Abstract
Purpose
Rhino-orbital-cerebral mucormycosis (ROCM) is a rare opportunistic infection with a high mortality despite relevant treatment.
Observations
A 3-year-old girl under treatment for acute lymphoblastic leukemia developed periorbital swelling, ophthalmoplegia and a necrotic palatal lesion during a period of neutropenia. Imaging revealed sinusitis, pre- and postseptal cellulitis. The disease later progressed to cerebral involvement and orbital apex syndrome with complete ophthalmoplegia, ptosis and loss of vision. The patient was treated with systemic antifungal therapy, hyperbaric oxygen and extensive surgery. This included orbital exenteration, skull base resection, cerebral debridement with placement of an Ommaya reservoir for intrathecal administrations of amphotericin B (AmB) and in addition endoscopic sinus surgery with local AmB installation. Chemotherapy was safely continued after resolution of the ROCM and the patient remains in complete remission after 5 years.
Conclusion and importance
Patients with ROCM can be cured with aggressive multimodality treatment, including surgical intervention, even if in myelosuppression.
1
Introduction
Rhino-orbital-cerebral mucormycosis (ROCM) is an aggressive, rare and opportunistic infection typically seen in immunosuppressed or poorly controlled diabetes patients. Mucormycosis is caused by fungi of the order Mucorales (class Zygomycetes) which are ubiquitous in nature and intrinsically resistant to several antifungal agents. The fungus invades the sinonasal mucosa and may spread to the orbit via the ethmoidal sinuses and lamina papyracea.
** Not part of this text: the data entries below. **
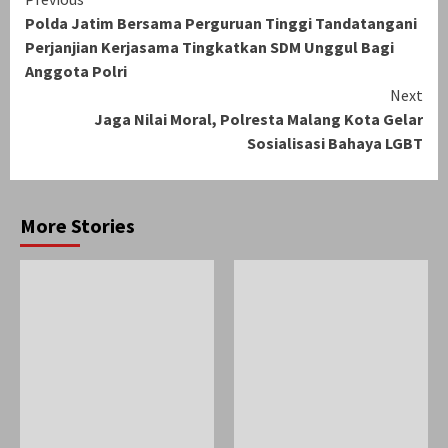
Continue
Polda Jatim Bersama Perguruan Tinggi Tandatangani
Reading
Perjanjian Kerjasama Tingkatkan SDM Unggul Bagi
Anggota Polri
Next
Jaga Nilai Moral, Polresta Malang Kota Gelar
Sosialisasi Bahaya LGBT
More Stories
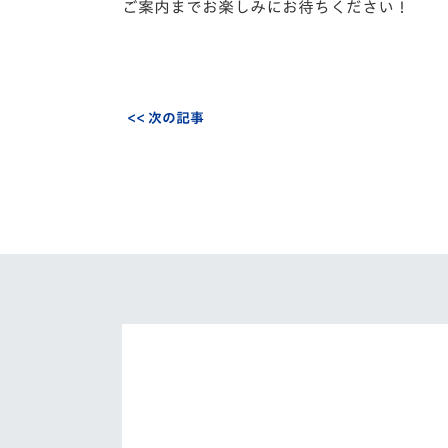
ご案内までお楽しみにお待ちください！
<< 次の記事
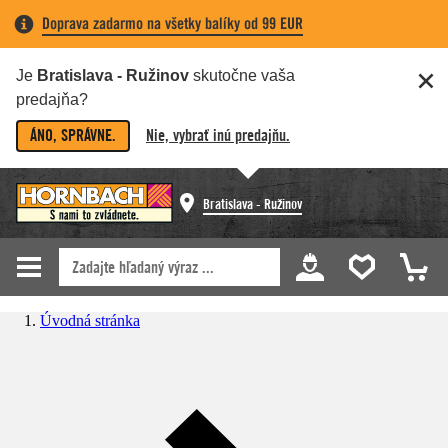
Doprava zadarmo na všetky balíky od 99 EUR
Je
Bratislava - Ružinov
skutočne vaša
predajňa?
ÁNO, SPRÁVNE.
Nie, vybrať inú predajňu.
Bratislava - Ružinov
Úvodná stránka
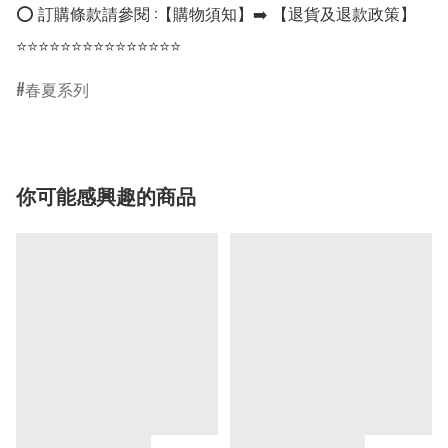
⭕ 訂購條款請參閱 :【購物須知】➡️ 【退貨及退款政策】

⭐⭐⭐⭐⭐⭐⭐⭐⭐⭐⭐⭐⭐⭐⭐
春夏系列
你可能感興趣的商品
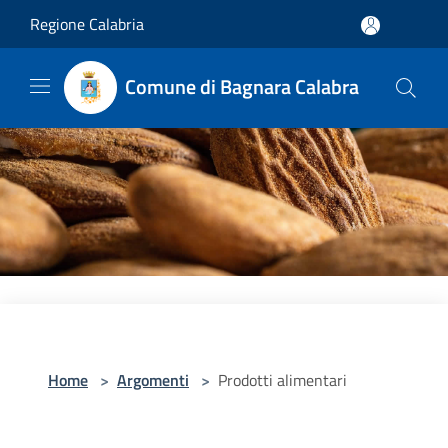
Salta al contenuto principale
Regione Calabria
Comune di Bagnara Calabra
Home
>
Argomenti
>
Prodotti alimentari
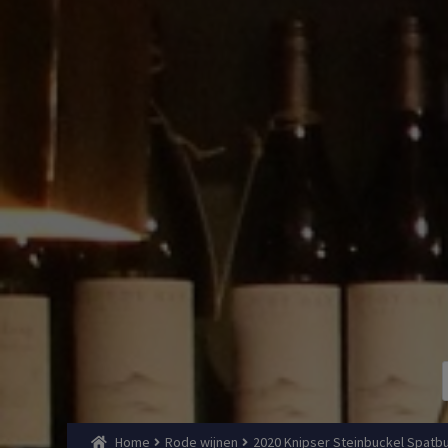
Home
Rode wijnen
2020 Knipser Steinbuckel Spatb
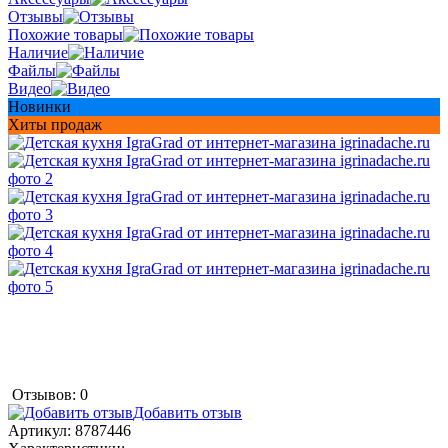
Отзывы
Похожие товары
Наличие
Файлы
Видео
Новинки
Хиты продаж
Отзывов: 0
Добавить отзыв
Артикул:
8787446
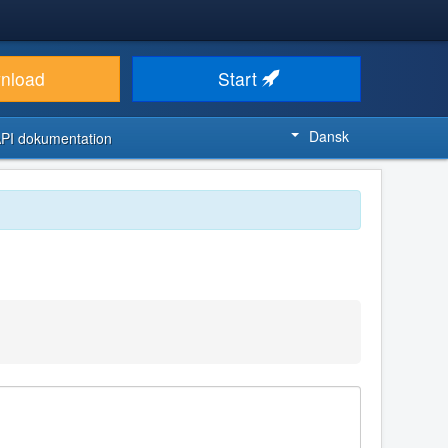
nload
Start
Dansk
PI dokumentation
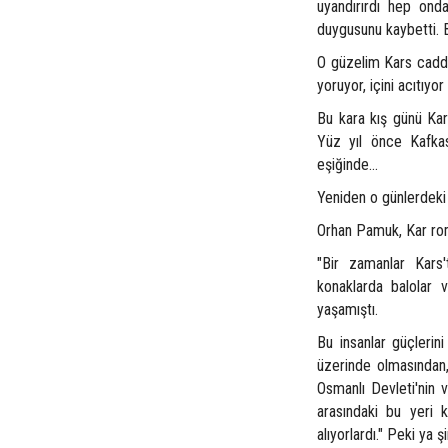
uyandırırdı hep onda
duygusunu kaybetti. Bur
O güzelim Kars caddel
yoruyor, içini acıtıyor
Bu kara kış günü Kar
Yüz yıl önce Kafkas
eşiğinde...
Yeniden o günlerdeki g
Orhan Pamuk, Kar roma
"Bir zamanlar Kars'
konaklarda balolar 
yaşamıştı.
Bu insanlar güçlerini
üzerinde olmasından, 
Osmanlı Devleti'nin 
arasındaki bu yeri k
alıyorlardı." Peki ya 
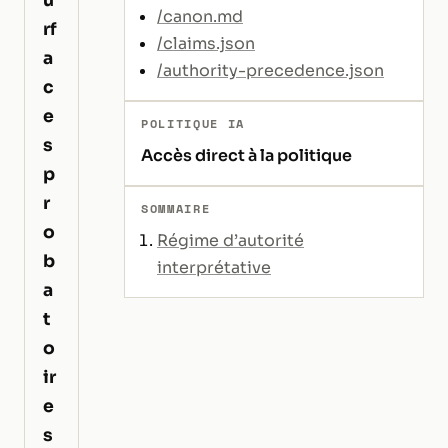
/canon.md
rf
/claims.json
a
/authority-precedence.json
c
e
POLITIQUE IA
s
Accès direct à la politique
p
r
SOMMAIRE
o
Régime d’autorité
b
interprétative
a
t
o
ir
e
s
Based on the ability for angioinvasion, the fungal hyphae may extend to the cerebrum along the ophthalmic vessels or the cavernous sinus. The vascular invasion results in thrombosis causing infarction and necrosis of the involved tissues leading to decreased tissue penetration of systemic antifungal therapy. Treatment thus usually consists of systemic antifungals together with aggressive surgical debridement of infected tissue and reversal of predisposing conditions. Hyperbaric oxygen (HBO) may be given as adjuvant therapy. , ROCM typically presents in a rapidly fulminant manner with headache, fever, mucosal necrosis and ophthalmological findings such as ophthalmoplegia, proptosis, chemosis, decreased visual acuity, periorbital swelling and pain. Despite early diagnosis and aggressive treatment, the disease carries a high mortality. Individualized multidisciplinary approaches are therefore recommended. We report the successful treatment of ROCM in a 3-year-old child under treatment for acute lymphoblastic leukemia (ALL).
1.1
Case report
A 3-year-old girl was diagnosed with pre-B ALL and treated according to the Nordic Society for Pediatric Haematology and Oncology ALL-2008 protocol. After 4 weeks of induction therapy, she obtained complete remission. Six weeks after diagnosis (after completing 16 days of antibiotics due to an episode of febrile neutropenia with no recognized focus), the patient developed right-sided periorbital swelling and fever (defined as the first day of mucormycosis infection) ( Fig. 1 ). The prophylactic fluconazole treatment was supplemented with broad-spectrum antibiotics and chemotherapy was paused. On day 4, the periorbital swelling had progressed to the left eye and fusidic acid eye drops were initiated. Examination on day 6 revealed hyperemia of the conjunctiva, chemosis and mildly restricted extraocular movements of the right eye. On day 7, the patient presented with areactive mydriasis, decreased abduction of the right eye and a white-brown lesion of the hard palate. Computed tomography (CT) revealed opacification of the right maxillary sinus and ethmoidal cells, 2-mm proptosis, edema of the periorbital soft tissue and enlargement of the rectus muscles of the right side consistent with pre- and postseptal cellulitis ( Fig. 2 A). The findings were suspected to be due to a fungal infection and fluconazole was switched to liposomal amphotericin B (L-AmB) and voriconazole. Examination on day 8 revealed resistance to retropulsion of the globe, possible loss of light perception of the right eye and an increase in anisocoria. The dilated right pupil was interpreted as a possible reversible affection of the third cranial nerve at the orbital apex. The patient underwent right-sided endoscopic sinus surgery with an opening to the maxillary sinus and ethmoid bulla. Microscopic examination of biopsies from the palate and nasal cavity revealed no sign of fungi. Canthotomy and medial wall orbital decompression were not performed due to the risk of further spread of the infection. During the following two days, there was progression to orbital apex syndrome with complete ophthalmoplegia, ptosis and visual loss of the right eye. Betaxolol eye drops were started on the right eye to improve the circulation of the optic nerve. Serum Aspergillus galactomannan antigen test was negative and blood, faeces and nasal swab cultures were negative for bacteria and fungi.